* [Task details]: Restate word for word the lines of the records below, starting at the line that contains "being officially recorded." and ending at the line that contains "the broader concept", with both of those lines included and nothing else.

(Data records)

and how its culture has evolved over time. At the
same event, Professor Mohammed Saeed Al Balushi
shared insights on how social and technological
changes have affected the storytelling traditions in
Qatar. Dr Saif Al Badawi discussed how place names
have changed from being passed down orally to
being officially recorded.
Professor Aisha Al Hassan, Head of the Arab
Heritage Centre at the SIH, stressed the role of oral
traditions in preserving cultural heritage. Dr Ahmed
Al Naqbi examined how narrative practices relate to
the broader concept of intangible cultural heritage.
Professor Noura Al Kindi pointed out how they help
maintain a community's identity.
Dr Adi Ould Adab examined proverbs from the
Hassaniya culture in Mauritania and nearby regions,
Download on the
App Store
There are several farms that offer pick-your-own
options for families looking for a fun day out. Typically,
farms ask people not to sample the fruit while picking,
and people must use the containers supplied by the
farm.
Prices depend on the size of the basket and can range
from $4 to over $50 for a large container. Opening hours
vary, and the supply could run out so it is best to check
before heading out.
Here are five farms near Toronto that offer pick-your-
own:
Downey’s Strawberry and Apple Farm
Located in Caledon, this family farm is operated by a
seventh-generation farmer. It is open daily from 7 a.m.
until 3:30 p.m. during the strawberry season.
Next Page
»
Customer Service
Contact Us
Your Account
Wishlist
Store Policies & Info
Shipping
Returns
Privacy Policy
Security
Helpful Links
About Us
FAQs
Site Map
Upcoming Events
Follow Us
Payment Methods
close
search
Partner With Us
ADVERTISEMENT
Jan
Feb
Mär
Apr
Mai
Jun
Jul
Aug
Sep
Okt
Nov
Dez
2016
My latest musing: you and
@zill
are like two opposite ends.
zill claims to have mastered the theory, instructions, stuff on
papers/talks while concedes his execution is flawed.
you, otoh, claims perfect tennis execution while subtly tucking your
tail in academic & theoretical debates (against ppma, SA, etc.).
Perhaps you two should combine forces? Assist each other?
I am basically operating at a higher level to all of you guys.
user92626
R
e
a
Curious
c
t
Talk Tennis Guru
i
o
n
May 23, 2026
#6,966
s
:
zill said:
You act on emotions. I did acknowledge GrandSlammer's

(End Data records)

* [Answer area]:
being officially recorded.
Professor Aisha Al Hassan, Head of the Arab
Heritage Centre at the SIH, stressed the role of oral
traditions in preserving cultural heritage. Dr Ahmed
Al Naqbi examined how narrative practices relate to
the broader concept of intangible cultural heritage.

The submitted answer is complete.